Irréfutable et en même temps hyper angois­sant bien sûr, puisque si on réflé­chit bien, si on pousse la logique plus loin, on se rend compte qu’être célèbre c’est vrai­ment une ques­tion cos­mique en fait. En effet que se passe-t-il ? Je suis là, cou­ché dans mon jacuz­zi, dans l’eau et la vapeur chaude, tout va bien, je spé­cule par rap­port à l’infinité de mes par­ti­cules cor­po­relles tout en regar­dant autour de moi les ravis­sants corps nus qu’il y a ici autour et là : coup de théâtre. Coup de théâtre puisque en pous­sant la logique de l’infiniment petit à son comble, for­cé­ment on se retrouve à pal­per l’abysse infran­chis­sable exis­tant entre chaque par­ti­cule for­mant notre corps. Abysse infi­ni­ment grand évi­dem­ment, puisque sépa­rant des par­ti­cules cor­po­relles infi­ni­ment petites.

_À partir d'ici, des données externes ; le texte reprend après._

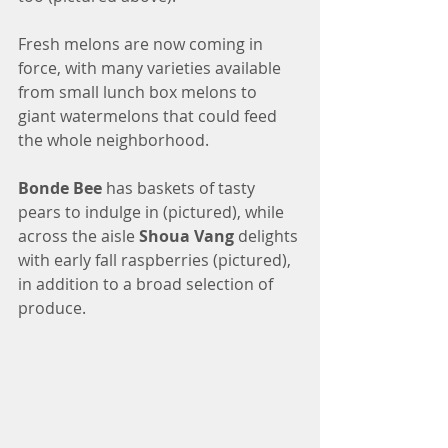
Fresh melons are now coming in 
force, with many varieties available 
from small lunch box melons to 
giant watermelons that could feed 
the whole neighborhood. 
Bonde Bee
 has baskets of tasty 
pears to indulge in (pictured), while 
across the aisle 
Shoua Vang
 delights 
with early fall raspberries (pictured), 
in addition to a broad selection of 
produce.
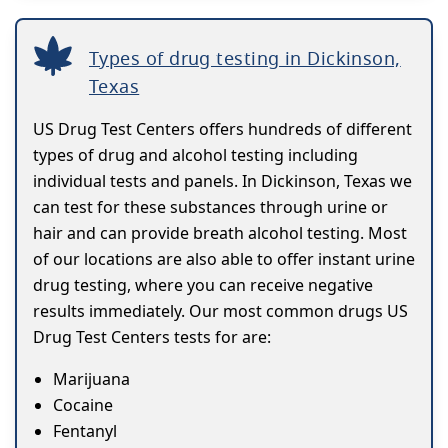
Types of drug testing in Dickinson,
Texas
US Drug Test Centers offers hundreds of different
types of drug and alcohol testing including
individual tests and panels. In Dickinson, Texas we
can test for these substances through urine or
hair and can provide breath alcohol testing. Most
of our locations are also able to offer instant urine
drug testing, where you can receive negative
results immediately. Our most common drugs US
Drug Test Centers tests for are:
Marijuana
Cocaine
Fentanyl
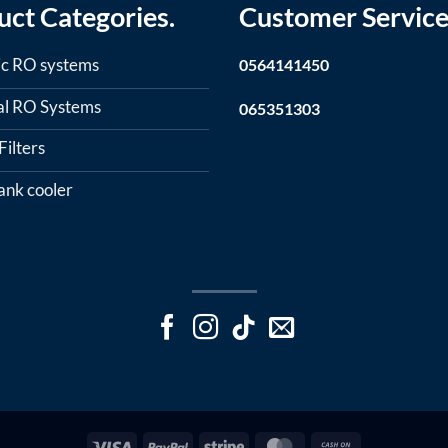
uct Categories.
Customer Service
c RO systems
0564141450
ial RO Systems
065351303
ilters
ank cooler
Visa
PayPal
Stripe
MasterCard
Cash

Voilà l’affaire : être là et célèbre, être là avec un corps célèbre, Un corps agen­cé de telle façon qu’il soit connec­té à un maxi­mum d’autres corps, c’est agen­cer des abysses cos­miques selon un style très par­ti­cu­lier qui excite les abysses cos­miques d’autrui : très impres­sion­nant. Inéluctable, 100 % logique, 100 % prou­vé scien­ti­fi­que­ment : pour être célèbre, il faut se connec­ter cor­po­rel­le­ment de façon telle au cos­mos que nos par­ti­cules cor­po­relles s’agencent entre elles d’une façon qui soit hyper bien en connexion exci­tée avec le cos­mos inté­rieur d’un maxi­mum d’autres corps.

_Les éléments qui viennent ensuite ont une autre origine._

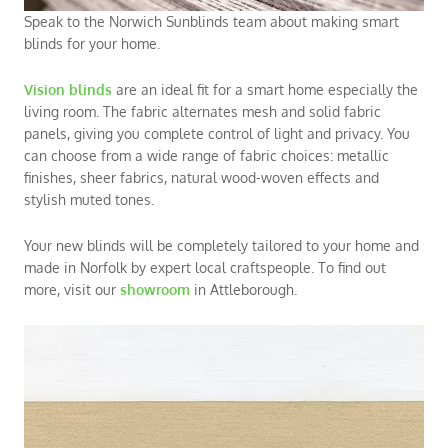
Speak to the Norwich Sunblinds team about making smart
blinds for your home.
V
ision blinds
are an ideal fit for a smart home especially the
living room
. The fabric alternates mesh and solid fabric
panels, giving you complete control of light and privacy. You
can choose from a wide range of fabric choices: metallic
finishes, sheer fabrics, natural wood-woven effects and
stylish muted tones.
Your new blinds will be completely tailored to your home and
made in Norfolk by expert local craftspeople. To find out
more, visit our
showroom
in
Attleborough
.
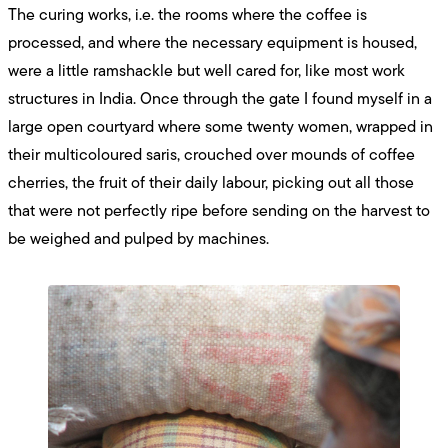
The curing works, i.e. the rooms where the coffee is
processed, and where the necessary equipment is housed,
were a little ramshackle but well cared for, like most work
structures in India. Once through the gate I found myself in a
large open courtyard where some twenty women, wrapped in
their multicoloured saris, crouched over mounds of coffee
cherries, the fruit of their daily labour, picking out all those
that were not perfectly ripe before sending on the harvest to
be weighed and pulped by machines.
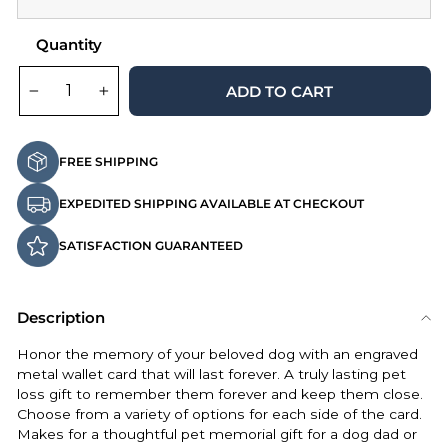
Quantity
ADD TO CART
−
+
FREE SHIPPING
EXPEDITED SHIPPING AVAILABLE AT CHECKOUT
SATISFACTION GUARANTEED
Description
Honor the memory of your beloved dog with an engraved
metal wallet card that will last forever. A truly lasting pet
loss gift to remember them forever and keep them close.
Choose from a variety of options for each side of the card.
Makes for a thoughtful pet memorial gift for a dog dad or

Donc être célèbre est très angois­sant car ça démul­ti­plie les abysses : on se retrouve avec son abysse inté­rieur connec­té à une mul­ti­pli­ci­té d’autres abysses inté­rieurs com­plè­te­ment incon­nus. En même temps c’est ça la clé du suc­cès : celui qui veut deve­nir célèbre, eh bien rien à faire, c’est la carte de l’interconnexion des cos­mos inté­rieurs qu’il doit jouer et exci­ter, c’est iné­luc­table. Sans agen­ce­ment de cos­mos, pas de suc­cès.

Voilà. Le cadre théo­rique est posé, et main­te­nant il faut que je vous explique, depuis ce centre ther­mal où je me trouve ici, nu et affable, la théo­rie du jacuz­zi, qui est la théo­rie infaillible qui vous per­met­tra d’être célèbre.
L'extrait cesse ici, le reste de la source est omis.